In these numerical tests, the units of length and concentration were set as angstroms and moles per liter (mol/L), respectively; a mesh partition of (28) was set with $m=256$ and $L=40$, which gave the mesh size $h\approx 0.156$; a solution of two ionic species (i.e. $n=2$) was used with $c_{1}$ denoting a concentration of cations and $c_{2}$ a concentration of anions; the boundary values of (1c) were set as $u_{0}=-2$, $u_{L}=2,$ $c_{i,0}=0.1$, and $c_{i,L}=0.5$ for $i=1,2$. We also fixed the parameters $\epsilon_{s}=80$, $Z_{1}=1$, ${\cal D}_{1}=0.133$ (for Na⁺), $Z_{2}=-1$, and ${\cal D}_{2}=0.203$ (for Cl^-). The initial iterates were set by (36). Each finite element equation of (34) and (35) were solved by the Gaussian elimination method. The numerical tests were done on our iMac computer with one 4.2 GHz Intel core i7 processor and 64 GB memory. The numerical results are reported in Table 1 and Figures 2 and 3.

Table 1 reports the flux values ${\mathbf{J}}_{1}^{E}$ and ${\mathbf{J}}_{2}^{E}$ calculated by our extended GHK flux equations (31) and their relative errors with the ionic fluxes ${\mathbf{J}}_{1}$ and ${\mathbf{J}}_{2}$ calculated by the GHK flux equation (12). The relative error values can be large up to about 7, showing the importance of considering charge effects. Table 1 also reports the convergence and performance of our nonlinear iterative scheme (33) in terms of the number of iterations and computer CPU time. Here the damping parameter $\omega$ was selected optimally (by numerical experiments) in the sense that it enabled the number of iterations satisfying the iteration termination rule (37) to become the smallest. The computer CPU time was counted from the starting of an implementation to the completion of an iteration process. From the table it can be seen that our finite element iterative scheme (33) has a fast convergence rate and runs efficiently. All the tests only took only 0.33 seconds or less in CPU time.
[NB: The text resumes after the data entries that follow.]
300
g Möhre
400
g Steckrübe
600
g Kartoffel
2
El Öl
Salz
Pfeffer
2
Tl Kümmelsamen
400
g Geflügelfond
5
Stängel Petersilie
Figure 2 displays the electrostatic potential functions and ionic concentration functions generated by our finite element program package for Tests 1, 2, and 3. In the case of Test 1, from Figure 2(a) it can be seen that anions have dominated cations due to a positive net charge within the selectivity filter of an anion channel protein (such as a chloride channel). On the other hand, when a negative net charge is set in the selectivity filter of an ion channel protein, cations become to dominate anions as shown in Figure 2(b). This validates the selectivity of a cation channel (such as a potassium channel). In Test 3, we used a nonnegative piecewise constant function to mimic a charge distribution over a portion of an ion channel pore that contains one anion selectivity filter and two neutral solution regions, resulting in a dominating concentration of anions as shown in Figure 2(c). These test results indicate that our finite element program package is a valuable tool in the study of the ion selectivity property of an ion channel protein.
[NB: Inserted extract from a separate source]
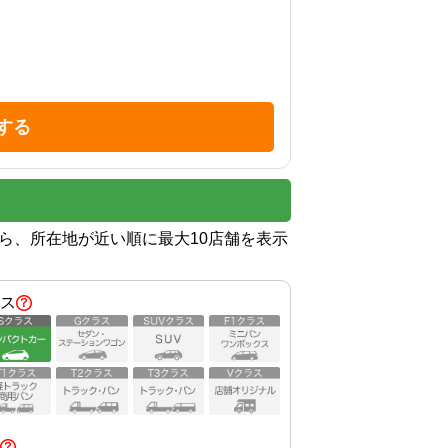
する
から、所在地が近い順に最大10店舗を表示
ス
Interestingly, the numerical results for Tests 4 and 5 reported in Table 1 and Figure 3 show that the boundary values of ionic concentrations $c_{i}$ can significantly affect the electrostatic potential and ionic distributions when $\rho=0$ (i.e. ignoring the charge effects from an ion channel protein). When the boundary values are different, as was done in Test 4, our GHK flux equation still produced different ionic fluxes from the classic GHK flux equation. However, with the same boundary values, we got a linear potential function, $u$, of $z$ and two constant ionic concentrations $c_{i}$ for $i=1,2$, as shown in Figure 3(b). As a result, our extended GHK flux equation produced the same ionic fluxes as the classic GHK equation.